わからないところをその場で質問できるので、つまずきを持ち越しにくいのが強みです。双方向の個別指導タイプなら、通塾塾に近い手厚さを自宅で受けられます。移動が不要なぶん、送り迎えの時間や交通費もかかりません。録画で配信される授業なら、聞き逃した部分を後から何度でも見返せます。質問しながら進めたい子や、家庭では解説しきれないと感じる場合は、オンライン塾を軸に検討するとよいでしょう。

通塾塾との違いは移動時間と拘束時間の少なさ

通塾塾との一番の違いは、教室まで通う時間と、その場に拘束される時間がないことです。週に何度も夜遅くまで通う生活は、子どもにも保護者にも大きな負担になります。
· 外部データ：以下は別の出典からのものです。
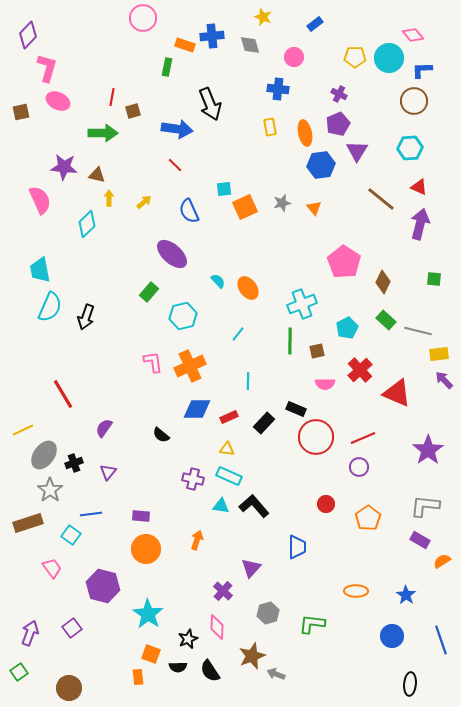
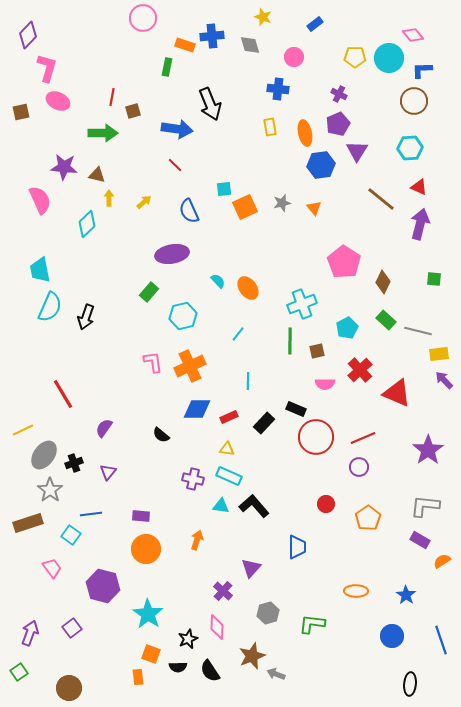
purple ellipse at (172, 254): rotated 52 degrees counterclockwise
移動に使っていた時間をまるごと学習や休息へ回せる点が、通信教育とオンライン塾の最大の利点です。 低学年のうちは特に、睡眠や遊びの時間を削らずに受験勉強を始められます。送迎のために親の予定を空ける必要もなくなり、共働きの家庭でも続けやすくなります。まずは通塾にかかる往復時間を書き出し、その時間を自宅学習に置き換えられるか考えてみましょう。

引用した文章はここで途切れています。